Sustainable development in procurement

Thibaut Maenner

Thibaut Maenner

Consultant - Procurement

Sustainable procurement – ESG approach

Sustainable procurement is closely linked to ESG (Environmental, Social, and Governance) issues. Indeed, corporate priorities have changed, especially over the past five years. Companies no longer see procurement solely as a means of reducing costs, but also as an opportunity to make a positive impact. Irresponsible sourcing practices, such as excessive offshoring or the use of unethical labor, must be abandoned.

To reduce the impact of the supply chain, it is essential to select environmentally-friendly materials, processes and modes of transport. In addition, natural resources must be used responsibly, and human rights must be respected throughout the supply chain.

Collecting and analyzing the data needed to assess the impact of the supply chain was difficult in the past. Not least because of the many suppliers companies work with, the different products that make up their range, and the huge investment required to manage such a mass of information. However, the emergence of new technologies and systems now makes it possible to process this information efficiently and access global data.

Last May, the C2.0 team took part in the Gartner SCM Supply Chain ESG Symposium in Orlando, Florida. One of the key issues discussed at the event was data availability. Despite the evolution of technology, supplier and internal data remains very limited, posing a challenge to accurately assess the impact and benefits associated with ESG criteria related to procurement.

Levers to reduce the impact of our supply chain

It is essential to involve all levels of the organization in ESG objectives, and to set measurable targets. It’s also important to engage suppliers, to strike a balance between costs incurred and impacts avoided, and to implement sustainable programs to guarantee meaningful results.

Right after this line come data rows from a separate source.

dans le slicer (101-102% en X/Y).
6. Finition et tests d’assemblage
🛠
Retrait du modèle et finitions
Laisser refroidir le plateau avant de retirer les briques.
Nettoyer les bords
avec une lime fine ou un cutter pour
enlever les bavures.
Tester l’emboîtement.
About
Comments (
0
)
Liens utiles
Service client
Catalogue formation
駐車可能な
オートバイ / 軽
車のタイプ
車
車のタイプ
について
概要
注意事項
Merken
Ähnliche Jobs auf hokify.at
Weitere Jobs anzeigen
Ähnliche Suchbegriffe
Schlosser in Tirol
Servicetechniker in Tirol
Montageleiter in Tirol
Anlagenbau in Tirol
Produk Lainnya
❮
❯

As far as targets are concerned, indicators such as the CO2/km emissions of products purchased, the % of recycled packaging used or the proportion of suppliers certified to an ESG label are all factors on which companies can commit to making progress.

While the financial aspect is an essential lever, applying a sustainability lens in addition to price can deliver a good deal while guaranteeing other results. Case in point: a consumer goods company achieved $0.4 billion in electricity savings and a 12% reduction in carbon dioxide equivalent (CO2e) footprint by using sustainability-based approaches.

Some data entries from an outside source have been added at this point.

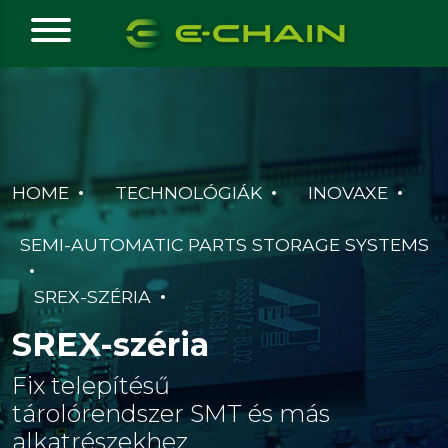
HOME
TECHNOLÓGIÁK
INOVAXE
SEMI-AUTOMATIC PARTS STORAGE SYSTEMS
SREX-SZÉRIA
SREX-széria
Fix telepítésű
tárolórendszer SMT és más
alkatrészekhez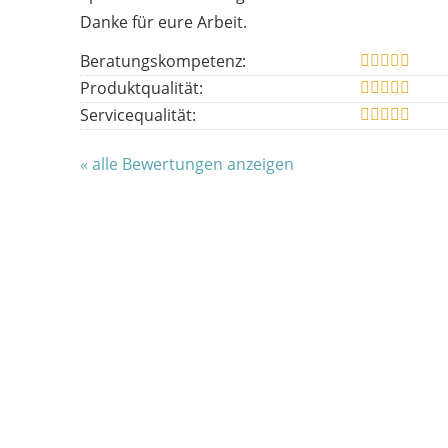
Danke für eure Arbeit.
Beratungskompetenz:
Produktqualität:
Servicequalität:
« alle Bewertungen anzeigen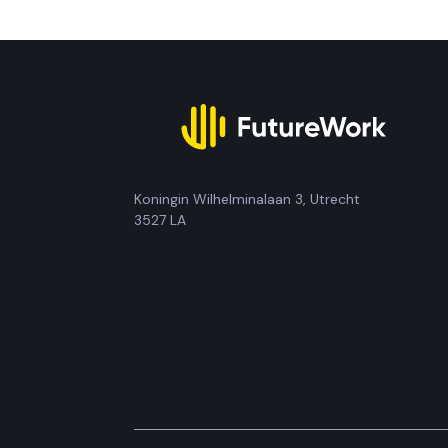
economische en soc
Koningin Wilhelminalaan 3, Utrecht
3527 LA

Digital tools, such as integrated purchasing solutions (S2P) and purchasing management platforms (P2P), offer opportunities to effectively apply these principles in day-to-day procurement operations. They make it possible to select suppliers committed to sustainable development, track suppliers’ carbon neutrality objectives, and highlight sustainable products.

In conclusion, the use of digital purchasing solutions and the commitment of all employees can help companies to anchor their approach in a virtuous and responsible way, while contributing to a sustainable future for our planet.